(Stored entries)

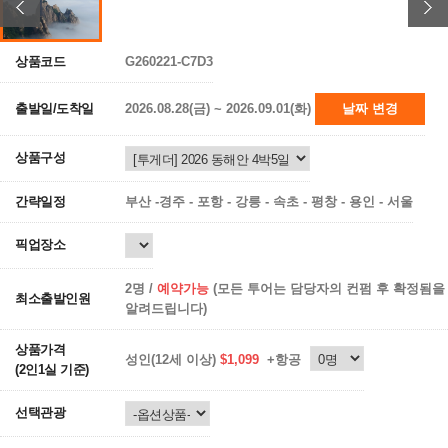
상품코드
G260221-C7D3
출발일/도착일
2026.08.28(금) ~ 2026.09.01(화)
날짜 변경
상품구성
간략일정
부산 -경주 - 포항 - 강릉 - 속초 - 평창 - 용인 - 서울
픽업장소
2명 /
예약가능
(모든 투어는 담당자의 컨펌 후 확정됨을
최소출발인원
알려드립니다)
상품가격
성인(12세 이상)
$1,099
+항공
(2인1실 기준)
선택관광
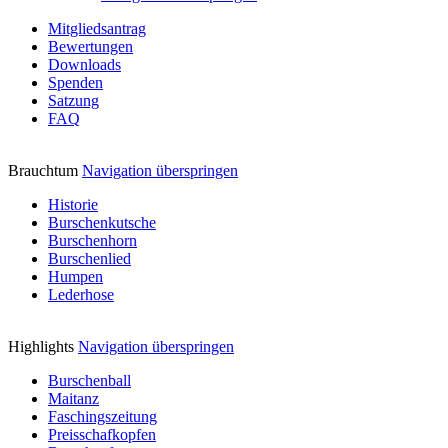
Mitgliedsantrag
Bewertungen
Downloads
Spenden
Satzung
FAQ
Brauchtum
Navigation überspringen
Historie
Burschenkutsche
Burschenhorn
Burschenlied
Humpen
Lederhose
Highlights
Navigation überspringen
Burschenball
Maitanz
Faschingszeitung
Preisschafkopfen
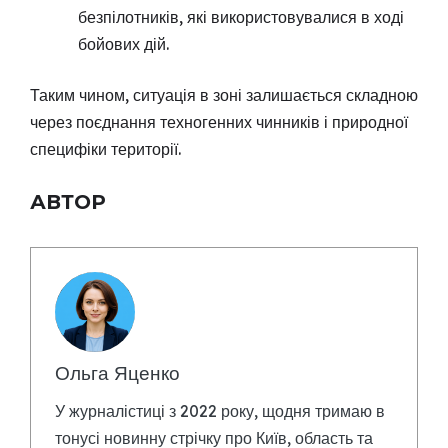
безпілотників, які використовувалися в ході
бойових дій.
Таким чином, ситуація в зоні залишається складною
через поєднання техногенних чинників і природної
специфіки території.
АВТОР
Ольга Яценко
У журналістиці з 2022 року, щодня тримаю в
тонусі новинну стрічку про Київ, область та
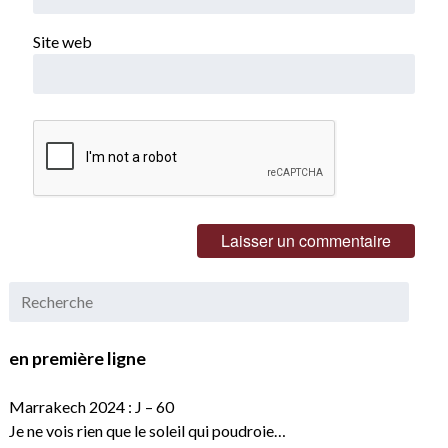
Site web
en première ligne
Marrakech 2024 : J – 60
Je ne vois rien que le soleil qui poudroie…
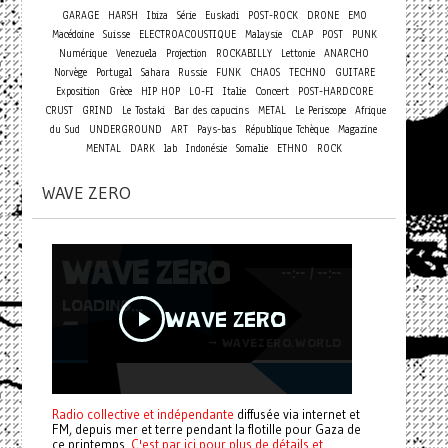
GARAGE
HARSH
Ibiza
Série
Euskadi
POST-ROCK
DRONE
EMO
Macédoine
Suisse
ELECTROACOUSTIQUE
Malaysie
CLAP
POST
PUNK
Numérique
Venezuela
Projection
ROCKABILLY
Lettonie
ANARCHO
Norvège
Portugal
Sahara
Russie
FUNK
CHAOS
TECHNO
GUITARE
Concert
Exposition
Grèce
HIP HOP
LO-FI
Italie
POST-HARDCORE
CRUST
GRIND
Le Tostaki
Bar des capucins
METAL
Le Periscope
Afrique
du Sud
UNDERGROUND
ART
Pays-bas
République Tchèque
Magazine
MENTAL
DARK
lab
Indonésie
Somalie
ETHNO
ROCK
WAVE ZERO
Radio collective et indépendante
diffusée via internet et
FM, depuis mer et terre pendant la flotille pour Gaza de
ce printemps.
C'est par ici pour plus de détails et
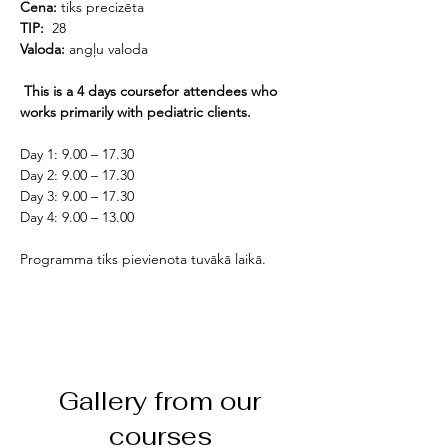
Cena:
 tiks precizēta 
TIP: 
 28 
Valoda:
 angļu valoda
 This is a 4 days coursefor attendees who 
works primarily with pediatric clients. 
Day 1: 9.00 – 17.30
Day 2: 9.00 – 17.30
Day 3: 9.00 – 17.30
Day 4: 9.00 – 13.00
Programma tiks pievienota tuvākā laikā.
Gallery from our
courses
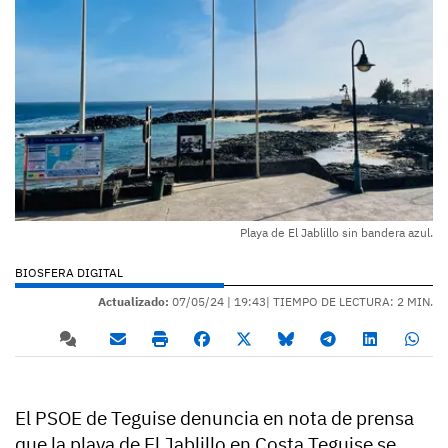
Playa de El Jablillo sin bandera azul.
BIOSFERA DIGITAL
Actualizado:
07/05/24 |
19:43
| TIEMPO DE LECTURA: 2 MIN.
El PSOE de Teguise denuncia en nota de prensa
que la playa de El Jablillo en Costa Teguise se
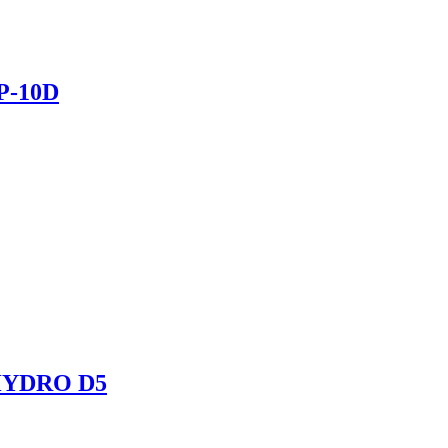
Р-10D
 HYDRO D5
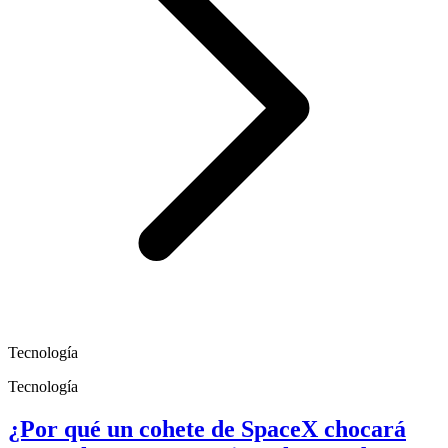
Tecnología
Tecnología
¿Por qué un cohete de SpaceX chocará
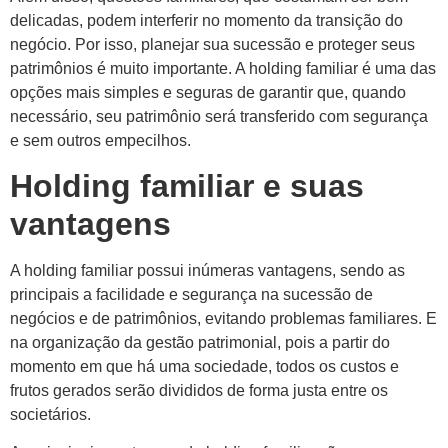
delicadas, podem interferir no momento da transição do
negócio. Por isso, planejar sua sucessão e proteger seus
patrimônios é muito importante. A holding familiar é uma das
opções mais simples e seguras de garantir que, quando
necessário, seu patrimônio será transferido com segurança
e sem outros empecilhos.
Holding familiar e suas
vantagens
A holding familiar possui inúmeras vantagens, sendo as
principais a facilidade e segurança na sucessão de
negócios e de patrimônios, evitando problemas familiares. E
na organização da gestão patrimonial, pois a partir do
momento em que há uma sociedade, todos os custos e
frutos gerados serão divididos de forma justa entre os
societários.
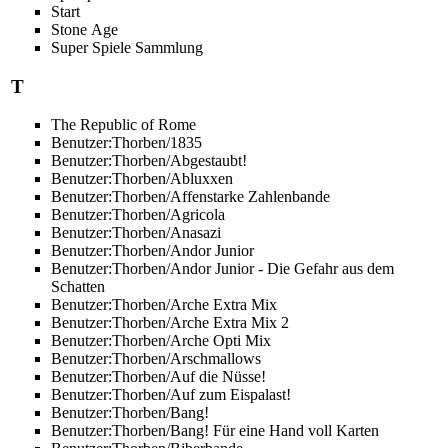
Start
Stone Age
Super Spiele Sammlung
T
The Republic of Rome
Benutzer:Thorben/1835
Benutzer:Thorben/Abgestaubt!
Benutzer:Thorben/Abluxxen
Benutzer:Thorben/Affenstarke Zahlenbande
Benutzer:Thorben/Agricola
Benutzer:Thorben/Anasazi
Benutzer:Thorben/Andor Junior
Benutzer:Thorben/Andor Junior - Die Gefahr aus dem
Schatten
Benutzer:Thorben/Arche Extra Mix
Benutzer:Thorben/Arche Extra Mix 2
Benutzer:Thorben/Arche Opti Mix
Benutzer:Thorben/Arschmallows
Benutzer:Thorben/Auf die Nüsse!
Benutzer:Thorben/Auf zum Eispalast!
Benutzer:Thorben/Bang!
Benutzer:Thorben/Bang! Für eine Hand voll Karten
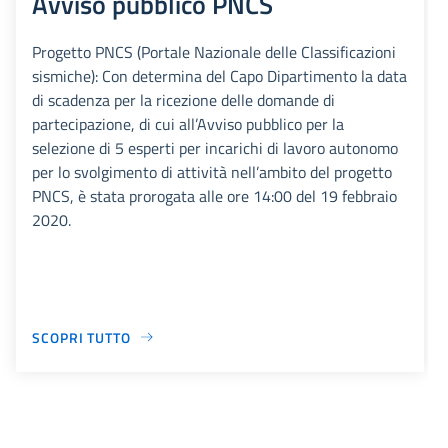
Avviso pubblico PNCS
Progetto PNCS (Portale Nazionale delle Classificazioni
sismiche): Con determina del Capo Dipartimento la data
di scadenza per la ricezione delle domande di
partecipazione, di cui all’Avviso pubblico per la
selezione di 5 esperti per incarichi di lavoro autonomo
per lo svolgimento di attività nell’ambito del progetto
PNCS, è stata prorogata alle ore 14:00 del 19 febbraio
2020.
SCOPRI TUTTO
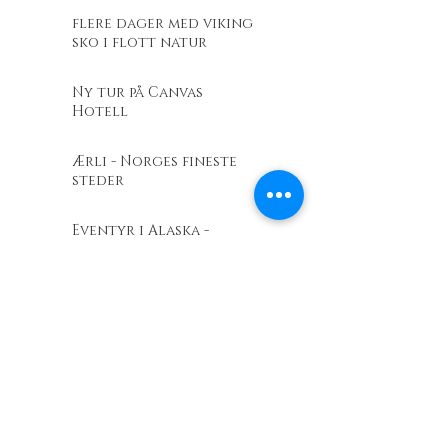
flere dager med viking
sko i flott natur
Ny tur på Canvas
Hotell
Ærli - Norges fineste
steder
Eventyr i Alaska -
Talkeetna Fishing
lodge
Barents Outdoor
Revir.no - En
entusiastdrevet
friluftslivsbutikk
Telenor Kystradio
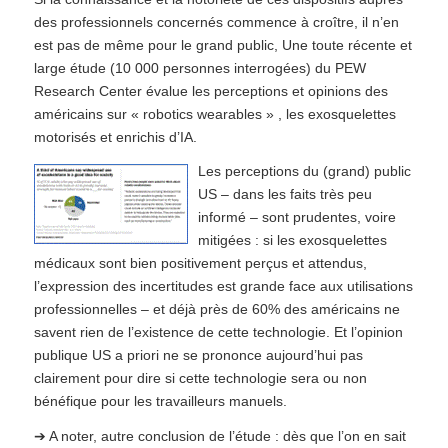
des professionnels concernés commence à croître, il n’en
est pas de même pour le grand public, Une toute récente et
large étude (10 000 personnes interrogées) du PEW
Research Center évalue les perceptions et opinions des
américains sur « robotics wearables » , les exosquelettes
motorisés et enrichis d’IA.
Les perceptions du (grand) public
US – dans les faits très peu
informé – sont prudentes, voire
mitigées : si les exosquelettes
médicaux sont bien positivement perçus et attendus,
l’expression des incertitudes est grande face aux utilisations
professionnelles – et déjà près de 60% des américains ne
savent rien de l’existence de cette technologie. Et l’opinion
publique US a priori ne se prononce aujourd’hui pas
clairement pour dire si cette technologie sera ou non
bénéfique pour les travailleurs manuels.
➔ A noter, autre conclusion de l’étude : dès que l’on en sait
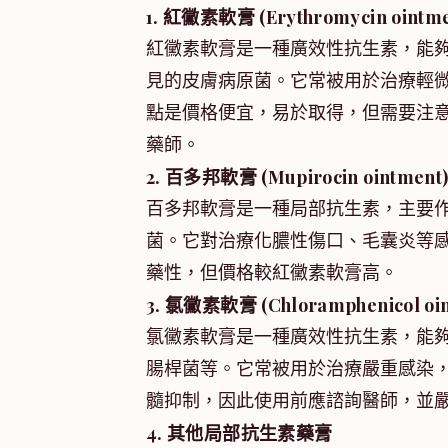
1. 紅黴素軟膏 (Erythromycin ointme
紅黴素軟膏是一種廣效性抗生素，能
見的皮膚病原菌。它常被用於治療輕
點是價格便宜，易於取得，但需要注
藥師。
2. 百多邦軟膏 (Mupirocin ointment
百多邦軟膏是一種局部抗生素，主要
菌。它對治療化膿性傷口、毛囊炎等
藥性，但價格較紅黴素軟膏高。
3. 氯黴素軟膏 (Chloramphenicol oin
氯黴素軟膏是一種廣效性抗生素，能
腸桿菌等。它常被用於治療嚴重感染
髓抑制，因此使用前應諮詢醫師，並
4. 其他局部抗生素藥膏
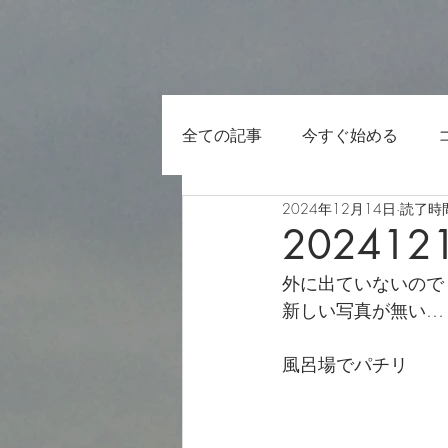
全ての記事
今すぐ始める
2024年12月14日
読了時間
202412
外に出ていないので
新しい写真が無い…
風呂場でパチリ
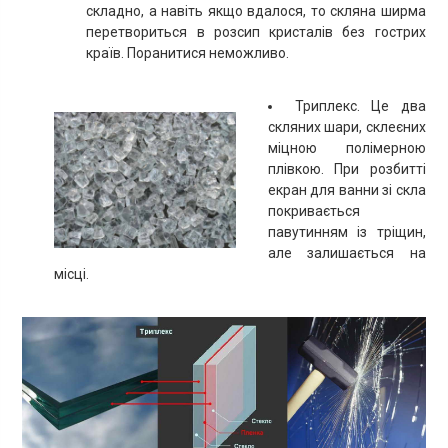
складно, а навіть якщо вдалося, то скляна ширма
перетвориться в розсип кристалів без гострих
країв. Поранитися неможливо.
Триплекс. Це два
скляних шари, склеєних
міцною полімерною
плівкою. При розбитті
екран для ванни зі скла
покривається
павутинням із тріщин,
але залишається на
місці.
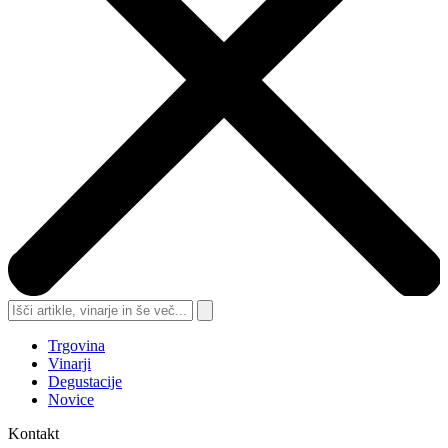
Trgovina
Vinarji
Degustacije
Novice
Kontakt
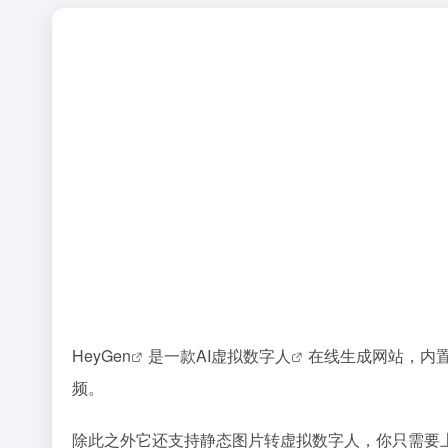
HeyGen
是一款AI虚拟
数字人
在线生成网站，内
频。
除此之外它还支持静态图片转虚拟数字人，你只需要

To do: Give back exactly the lines above from the one with "A holding familiar possui" through the one with "professionnelles – et", both included. Pictures don't belong in the copy.

Result of the task:
A holding familiar possui inúmeras vantagens, sendo as
principais a facilidade e segurança na sucessão de
negócios e de patrimônios, evitando problemas familiares. E
na organização da gestão patrimonial, pois a partir do
momento em que há uma sociedade, todos os custos e
frutos gerados serão divididos de forma justa entre os
societários.
Start
Stone Age
Super Spiele Sammlung
T
The Republic of Rome
Benutzer:Thorben/1835
Benutzer:Thorben/Abgestaubt!
Benutzer:Thorben/Abluxxen
Benutzer:Thorben/Affenstarke Zahlenbande
Benutzer:Thorben/Agricola
Benutzer:Thorben/Anasazi
Benutzer:Thorben/Andor Junior
Benutzer:Thorben/Andor Junior - Die Gefahr aus dem
Schatten
Benutzer:Thorben/Arche Extra Mix
Benutzer:Thorben/Arche Extra Mix 2
Benutzer:Thorben/Arche Opti Mix
Benutzer:Thorben/Arschmallows
Benutzer:Thorben/Auf die Nüsse!
Benutzer:Thorben/Auf zum Eispalast!
Benutzer:Thorben/Bang!
Benutzer:Thorben/Bang! Für eine Hand voll Karten
Avviso pubblico PNCS
Progetto PNCS (Portale Nazionale delle Classificazioni
sismiche): Con determina del Capo Dipartimento la data
di scadenza per la ricezione delle domande di
partecipazione, di cui all’Avviso pubblico per la
selezione di 5 esperti per incarichi di lavoro autonomo
per lo svolgimento di attività nell’ambito del progetto
PNCS, è stata prorogata alle ore 14:00 del 19 febbraio
2020.
SCOPRI TUTTO
flere dager med viking
sko i flott natur
Ny tur på Canvas
Hotell
Ærli - Norges fineste
steder
Eventyr i Alaska -
Talkeetna Fishing
lodge
Barents Outdoor
Revir.no - En
entusiastdrevet
friluftslivsbutikk
Telenor Kystradio
des professionnels concernés commence à croître, il n’en
est pas de même pour le grand public, Une toute récente et
large étude (10 000 personnes interrogées) du PEW
Research Center évalue les perceptions et opinions des
américains sur « robotics wearables » , les exosquelettes
motorisés et enrichis d’IA.
Les perceptions du (grand) public
US – dans les faits très peu
informé – sont prudentes, voire
mitigées : si les exosquelettes
médicaux sont bien positivement perçus et attendus,
l’expression des incertitudes est grande face aux utilisations
professionnelles – et déjà près de 60% des américains ne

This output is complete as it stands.